Stan Andrzejewski, PT

Anatomy of the Spine and Shoulder Girdle

A basic vertebra is comprised of a bony block, called a vertebral body, and a bony ring. The disk is sandwiched between two blocks. The ring houses the precious spinal cord. The ring consists of 2 pedicles, 2 lamina, 1 spinous process, and 2 transverse processes. Processes are levers that attach to muscles. Each vertebra has 4 facets [joints], 2 superior, 2 inferior attached on the lateral posterior side of the vertebral body. A thoracic vertebra has 4 more facets attaching to the ribs. Facets are the synovial joints of the spine. This means they have a synovial membrane, that secrete synovial fluid, and a capsular ligament that holds the synovial fluid.
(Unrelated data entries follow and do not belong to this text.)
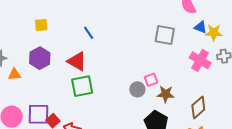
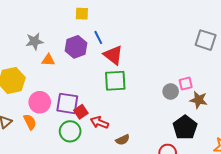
blue line: (89, 33) -> (98, 37), moved

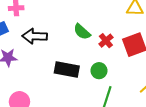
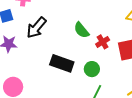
black arrow: (35, 36) -> (36, 28), turned -60

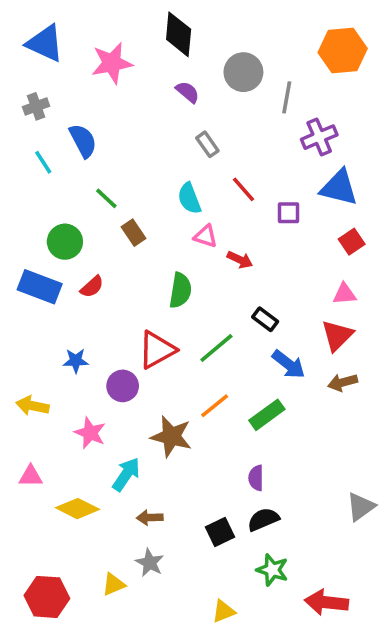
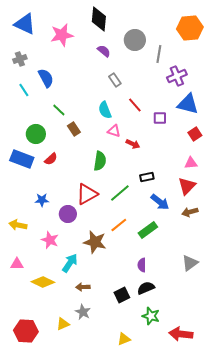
black rectangle: (265, 319) -> (147, 177), turned -48
gray triangle: (361, 507) -> (190, 263), moved

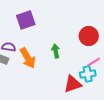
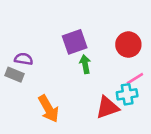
purple square: (26, 20) -> (75, 42), moved
orange arrow: (28, 58) -> (48, 109), moved

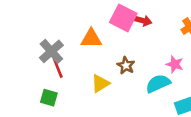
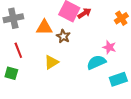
red arrow: (143, 21) -> (84, 13), turned -48
gray cross: (51, 51) -> (13, 18), moved, turned 30
brown star: (126, 66) -> (63, 36), moved

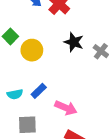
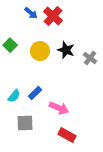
yellow circle: (32, 50) -> (40, 51), moved
cyan semicircle: (15, 94) -> (14, 96), turned -40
The angle of orientation of the facets change with each vertebra. The angle influences the direction of movement.

The spine is segmental, consisting of 7 cervical, 12 thoracic, 5 lumbar, 5 sacral [fused], and 4 coccygeal [fused] vertebras. We must consider that each vertebrae has any direction of movement. The image of vertebra floating in all directions is useful. We categorize each vertebra movement as flexion, extension, rotation, and side bending. Some vertebras move less, some more. This is called the relative flexibilities or inflexibilities of the spine.
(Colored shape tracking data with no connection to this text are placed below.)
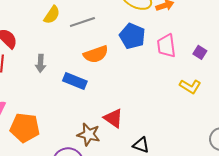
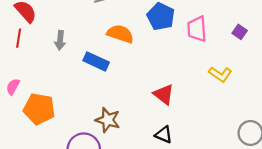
purple square: (200, 52) -> (240, 32), moved
orange semicircle: (96, 54) -> (120, 34), turned -145
red triangle: (113, 118) -> (164, 94), moved

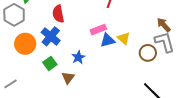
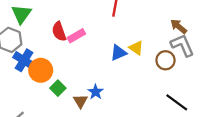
pink rectangle: (98, 30) -> (76, 36), moved
blue cross: (51, 36) -> (24, 60), moved
orange circle: (25, 44) -> (41, 70), moved
blue star: (78, 57) -> (96, 92), moved

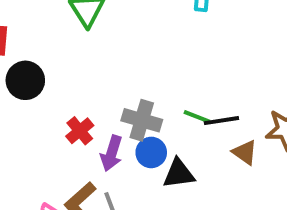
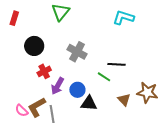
black circle: (25, 80) -> (34, 46), moved
gray cross: (142, 120) -> (77, 52), moved
black line: (221, 121) -> (117, 64), moved

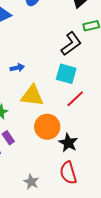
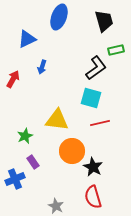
blue arrow: (17, 68) -> (42, 67), moved, turned 120
red line: (75, 99) -> (100, 123), turned 30

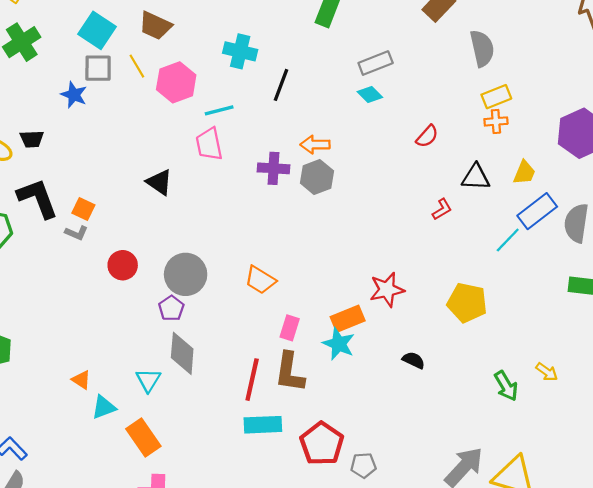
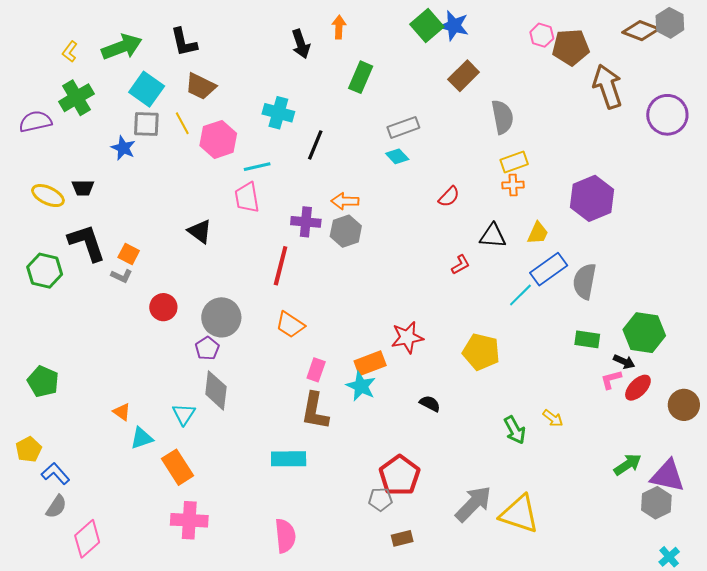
red line: (252, 380) -> (281, 266), moved
red pentagon: (322, 444) -> (400, 475), moved

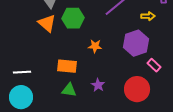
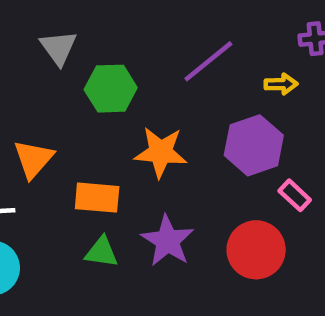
orange triangle: (47, 23) -> (34, 159), moved, turned 30
orange star: (95, 46) -> (161, 152), size x1.6
purple star: (98, 85) -> (167, 241), size x1.6

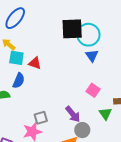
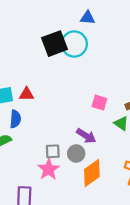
blue triangle: (92, 56) -> (87, 18), moved, turned -32
gray square: (41, 118) -> (53, 151), turned 32
gray circle: (82, 130) -> (76, 154), moved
Lumbar vertebras are massive for weight bearing. The facets have a sagittal orientation allowing little rotation, but a lot of flexion, extension.
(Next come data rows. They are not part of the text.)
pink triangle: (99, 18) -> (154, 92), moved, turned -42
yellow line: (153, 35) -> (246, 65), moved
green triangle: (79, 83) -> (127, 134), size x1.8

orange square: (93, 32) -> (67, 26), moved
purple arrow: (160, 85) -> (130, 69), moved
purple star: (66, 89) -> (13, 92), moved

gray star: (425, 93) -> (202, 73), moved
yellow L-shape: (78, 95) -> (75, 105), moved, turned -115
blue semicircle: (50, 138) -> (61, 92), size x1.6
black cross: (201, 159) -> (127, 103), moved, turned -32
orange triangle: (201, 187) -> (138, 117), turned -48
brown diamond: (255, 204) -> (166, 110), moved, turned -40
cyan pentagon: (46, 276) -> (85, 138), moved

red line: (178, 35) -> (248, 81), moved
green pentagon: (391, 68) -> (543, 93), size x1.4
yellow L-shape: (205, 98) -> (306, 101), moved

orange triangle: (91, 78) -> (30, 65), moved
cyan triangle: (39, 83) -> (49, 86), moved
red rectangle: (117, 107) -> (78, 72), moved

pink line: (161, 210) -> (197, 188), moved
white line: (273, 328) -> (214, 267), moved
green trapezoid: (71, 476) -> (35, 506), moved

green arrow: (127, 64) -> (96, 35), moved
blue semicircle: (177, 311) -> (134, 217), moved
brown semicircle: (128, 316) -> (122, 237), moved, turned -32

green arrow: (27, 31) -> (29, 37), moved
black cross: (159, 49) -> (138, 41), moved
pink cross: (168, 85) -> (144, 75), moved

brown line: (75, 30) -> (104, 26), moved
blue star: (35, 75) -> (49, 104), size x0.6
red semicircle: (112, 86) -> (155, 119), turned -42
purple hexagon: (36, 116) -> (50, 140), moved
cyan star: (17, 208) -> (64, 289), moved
Thoracic vertebras are medium size with ribs attached. Ribs are the armor of our vital organs. We have 4 more facets per vertebrae. Since there are more facets to become hypomobile, thoracic movement is more likely to be restricted. The spinous processes are sharply angled down to prevent excessive backbending.

Cervical vertebras are the smallest, designed for mobility of our head. They are the easiest to wear away because of their size and mobility. Facets are angled at 45 ° from the horizontal. The cervical vertebras have 2 additional atypical joints called the lateral interbody joints or the uncovertebral joints of Luschka. These joints are on the posterior lateral vertebral bodies of the cervical spine. They have no articular cartilage or synovial components. Cervical disks are shaped with the anterior part of the disk, 2 times higher than posterior part.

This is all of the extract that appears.